[Opening Records to process section]

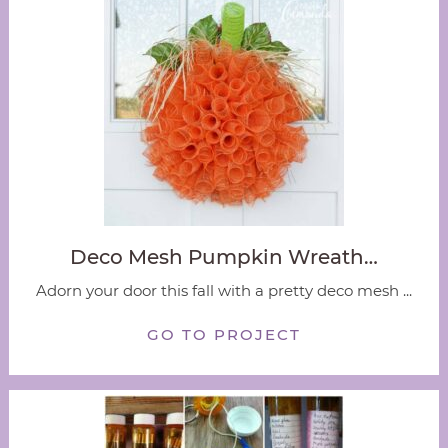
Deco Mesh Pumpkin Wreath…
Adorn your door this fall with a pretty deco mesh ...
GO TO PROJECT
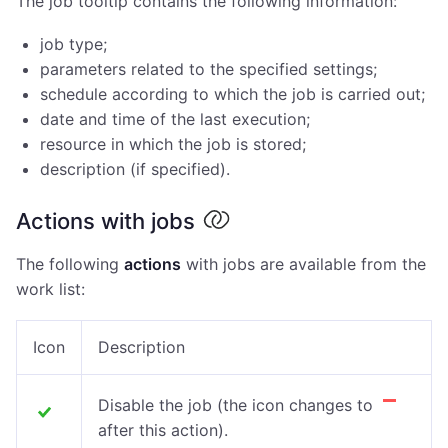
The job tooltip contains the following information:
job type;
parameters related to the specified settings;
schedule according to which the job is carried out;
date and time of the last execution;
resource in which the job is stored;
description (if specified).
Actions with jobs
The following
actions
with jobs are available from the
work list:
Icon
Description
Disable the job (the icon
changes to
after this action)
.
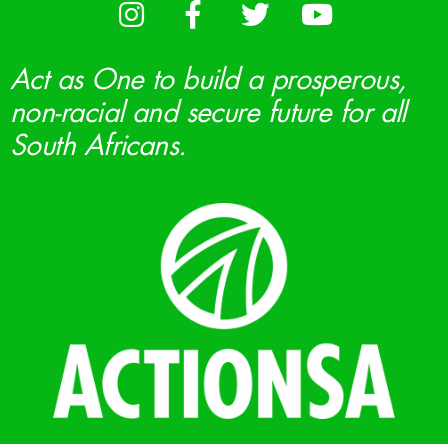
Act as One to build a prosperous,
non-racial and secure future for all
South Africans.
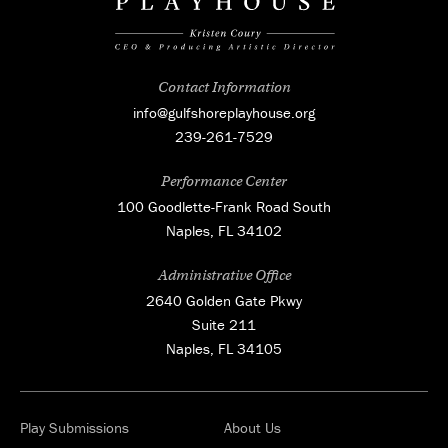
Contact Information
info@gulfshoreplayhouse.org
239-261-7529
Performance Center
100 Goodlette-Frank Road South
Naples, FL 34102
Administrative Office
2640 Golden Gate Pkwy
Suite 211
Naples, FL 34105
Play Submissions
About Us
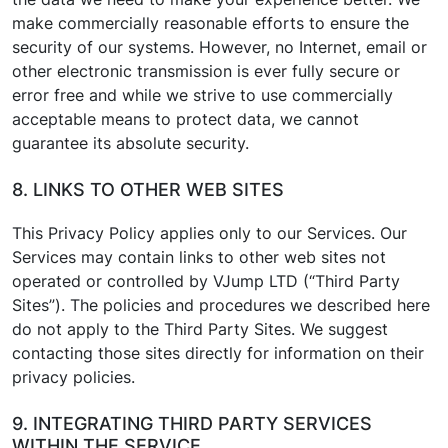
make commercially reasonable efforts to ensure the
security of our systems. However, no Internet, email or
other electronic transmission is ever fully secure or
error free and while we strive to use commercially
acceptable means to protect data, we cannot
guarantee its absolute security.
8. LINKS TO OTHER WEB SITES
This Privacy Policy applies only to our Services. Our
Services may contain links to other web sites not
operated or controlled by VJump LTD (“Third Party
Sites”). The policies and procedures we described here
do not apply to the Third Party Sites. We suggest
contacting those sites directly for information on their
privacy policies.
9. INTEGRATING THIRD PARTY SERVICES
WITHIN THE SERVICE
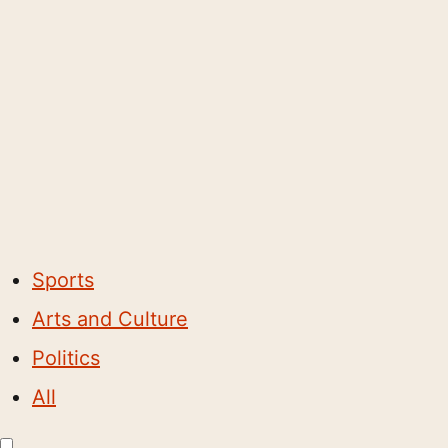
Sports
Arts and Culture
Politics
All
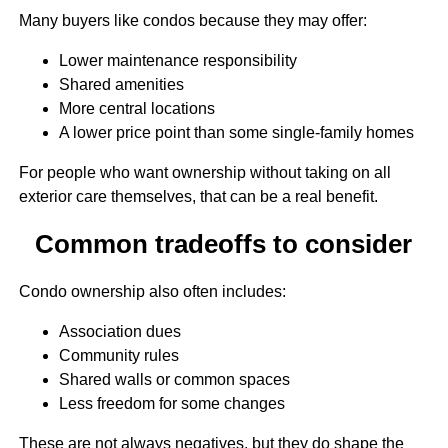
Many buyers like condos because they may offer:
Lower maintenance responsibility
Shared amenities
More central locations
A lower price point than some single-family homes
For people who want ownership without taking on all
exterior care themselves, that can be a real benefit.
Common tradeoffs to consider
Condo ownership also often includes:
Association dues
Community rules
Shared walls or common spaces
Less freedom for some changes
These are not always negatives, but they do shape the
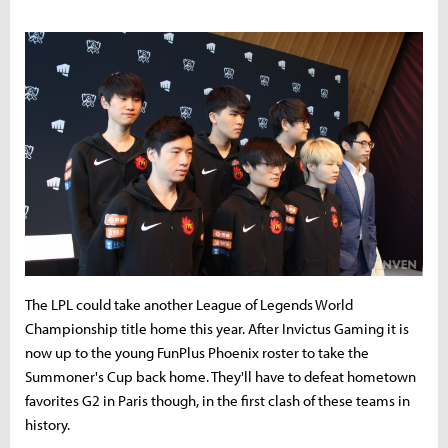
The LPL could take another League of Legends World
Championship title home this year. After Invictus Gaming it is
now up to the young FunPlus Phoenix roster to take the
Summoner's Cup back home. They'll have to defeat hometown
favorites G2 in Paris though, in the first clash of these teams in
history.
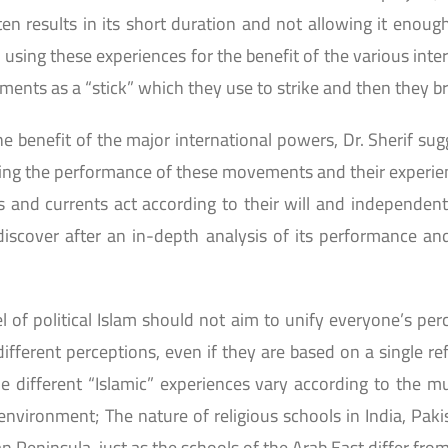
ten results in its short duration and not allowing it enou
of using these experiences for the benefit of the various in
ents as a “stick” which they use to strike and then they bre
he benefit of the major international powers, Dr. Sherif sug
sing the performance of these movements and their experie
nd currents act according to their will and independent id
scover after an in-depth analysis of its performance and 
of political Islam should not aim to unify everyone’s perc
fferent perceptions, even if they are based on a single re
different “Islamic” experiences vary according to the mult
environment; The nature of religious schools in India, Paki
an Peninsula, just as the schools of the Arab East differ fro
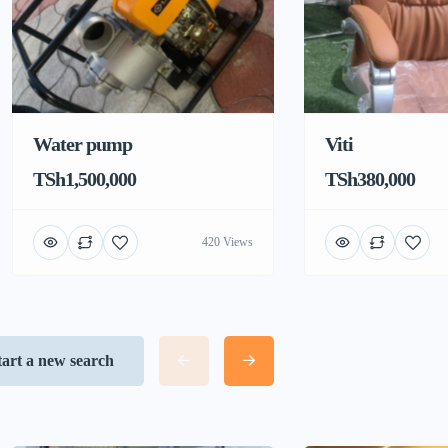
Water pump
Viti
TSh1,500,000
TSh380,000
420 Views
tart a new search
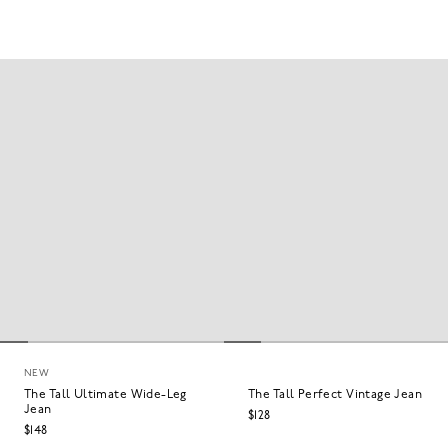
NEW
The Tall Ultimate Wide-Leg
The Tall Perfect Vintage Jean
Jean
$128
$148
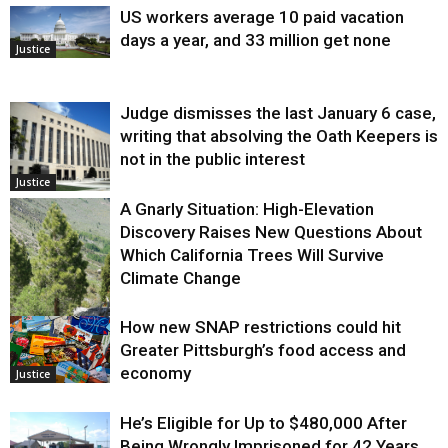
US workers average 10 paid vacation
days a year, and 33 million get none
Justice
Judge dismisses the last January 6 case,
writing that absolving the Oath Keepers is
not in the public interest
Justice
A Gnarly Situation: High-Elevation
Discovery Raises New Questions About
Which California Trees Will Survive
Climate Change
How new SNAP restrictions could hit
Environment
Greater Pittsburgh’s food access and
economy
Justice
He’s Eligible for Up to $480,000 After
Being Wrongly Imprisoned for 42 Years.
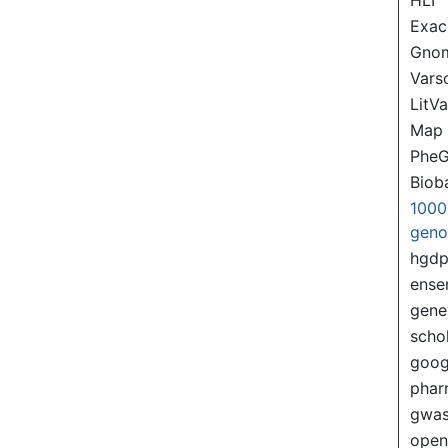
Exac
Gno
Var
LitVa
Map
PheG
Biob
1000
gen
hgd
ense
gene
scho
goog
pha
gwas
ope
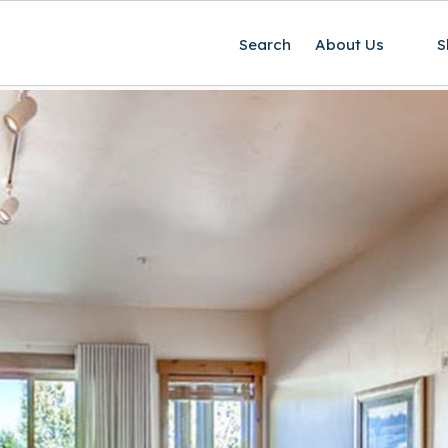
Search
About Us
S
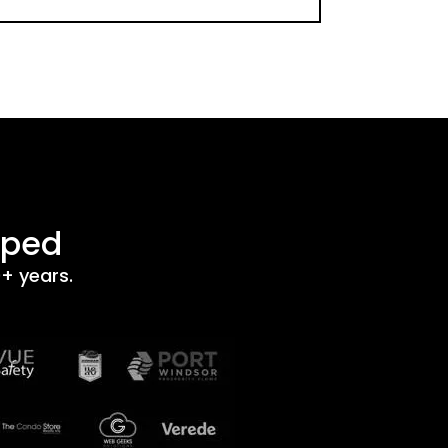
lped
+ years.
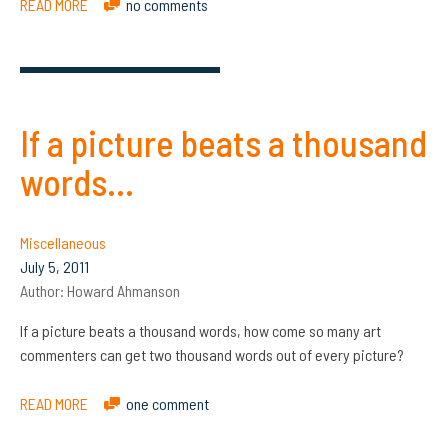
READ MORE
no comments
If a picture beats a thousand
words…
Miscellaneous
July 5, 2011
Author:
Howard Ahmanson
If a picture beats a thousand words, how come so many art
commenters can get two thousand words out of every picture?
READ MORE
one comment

[Closing Records to process section]
[Opening Records to process section]

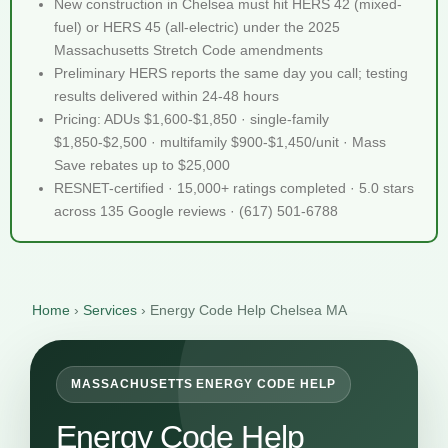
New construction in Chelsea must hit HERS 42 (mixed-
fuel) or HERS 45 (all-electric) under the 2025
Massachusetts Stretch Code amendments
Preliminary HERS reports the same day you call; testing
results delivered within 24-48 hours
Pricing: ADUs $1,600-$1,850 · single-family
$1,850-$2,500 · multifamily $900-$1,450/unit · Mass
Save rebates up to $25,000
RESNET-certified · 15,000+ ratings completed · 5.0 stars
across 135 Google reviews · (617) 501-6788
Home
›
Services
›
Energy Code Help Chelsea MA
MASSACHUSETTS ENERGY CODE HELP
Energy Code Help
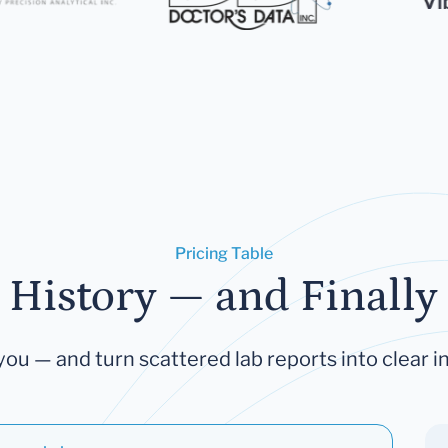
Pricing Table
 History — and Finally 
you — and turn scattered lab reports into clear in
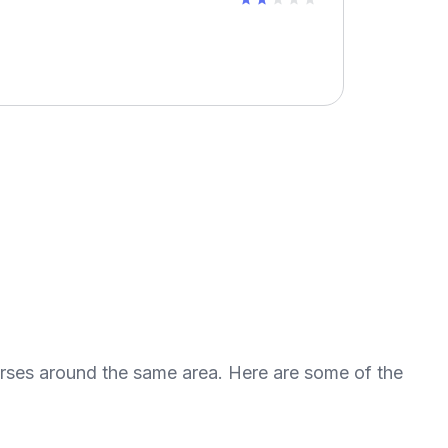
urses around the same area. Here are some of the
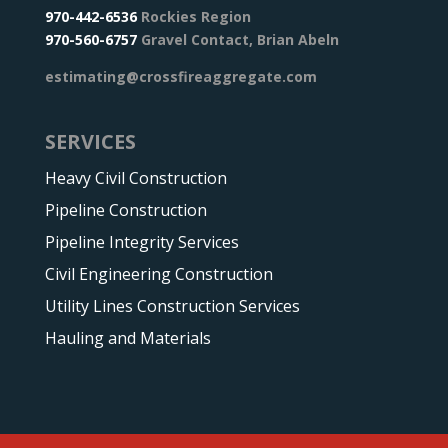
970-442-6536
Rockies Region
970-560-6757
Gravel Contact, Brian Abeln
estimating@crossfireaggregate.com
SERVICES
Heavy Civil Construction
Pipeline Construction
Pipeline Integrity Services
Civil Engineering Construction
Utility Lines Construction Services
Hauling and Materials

[Closing Records to process section]

* What the task asks *
Copy exactly, without pictures, the lines above from the one with "Deco Mesh Pumpkin Wreath…" down to the one with "Many buyers like", inclusive.

* Expected answer *
Deco Mesh Pumpkin Wreath…
Adorn your door this fall with a pretty deco mesh ...
GO TO PROJECT
The job tooltip contains the following information:
job type;
parameters related to the specified settings;
schedule according to which the job is carried out;
date and time of the last execution;
resource in which the job is stored;
description (if specified).
Actions with jobs
The following
actions
with jobs are available from the
work list:
Icon
Description
Disable the job (the icon
changes to
after this action)
.
Act as One to build a prosperous,
non-racial and secure future for all
South Africans.
Contact Information
info@gulfshoreplayhouse.org
239-261-7529
Performance Center
100 Goodlette-Frank Road South
Naples, FL 34102
Administrative Office
2640 Golden Gate Pkwy
Suite 211
Naples, FL 34105
Play Submissions
About Us
make commercially reasonable efforts to ensure the
security of our systems. However, no Internet, email or
other electronic transmission is ever fully secure or
error free and while we strive to use commercially
acceptable means to protect data, we cannot
guarantee its absolute security.
8. LINKS TO OTHER WEB SITES
This Privacy Policy applies only to our Services. Our
Services may contain links to other web sites not
operated or controlled by VJump LTD (“Third Party
Sites”). The policies and procedures we described here
do not apply to the Third Party Sites. We suggest
contacting those sites directly for information on their
privacy policies.
9. INTEGRATING THIRD PARTY SERVICES
WITHIN THE SERVICE
Sports
Arts and Culture
Politics
All
Many buyers like condos because they may offer:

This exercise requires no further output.